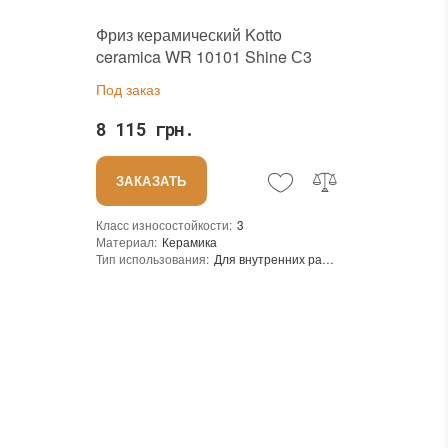
Фриз керамический Kotto
ceramica WR 10101 Shine С3
Для внутренних работ
162x505 мм для стен холла
Под заказ
Жаростойкая
8 115 грн.
В интерьере, Для бани, Для бассейна, Для ванной комнаты и туалета, Для гостинной, Для душевой, Для кухни, Для спальни, Для фартука, Для фасада, Для хамама
ЗАКАЗАТЬ
кая
Класс износостойкости
:
3
зрачный
Материал
:
Керамика
Тип использования
:
Для внутренних работ, Для наружных работ
Основа
:
Сетка
Назначение
:
В интерьере, Для бани, Для бассейна, Для ванной комнаты и туалета, Для гостинной, Для душевой, Для кухни, Для спальни, Для фартука, Для фасада, Для хамама
Страна производителя
:
Украина
Бренд
:
Kotto Ceramica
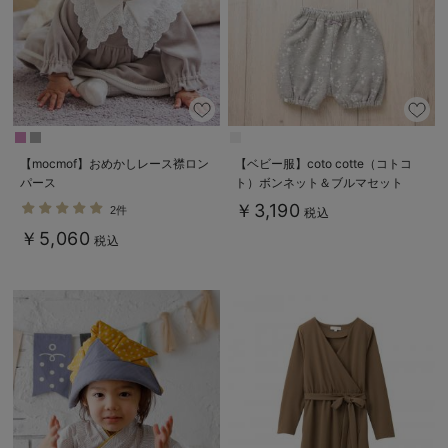
【mocmof】おめかしレース襟ロン
【ベビー服】coto cotte（コトコ
パース
ト）ボンネット＆ブルマセット
￥3,190
2件
税込
￥5,060
税込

━━━━

**Exercise brief**
Return every line from the entries above that includes the word "Kotto".

**Task answer**
Фриз керамический Kotto
Kotto Ceramica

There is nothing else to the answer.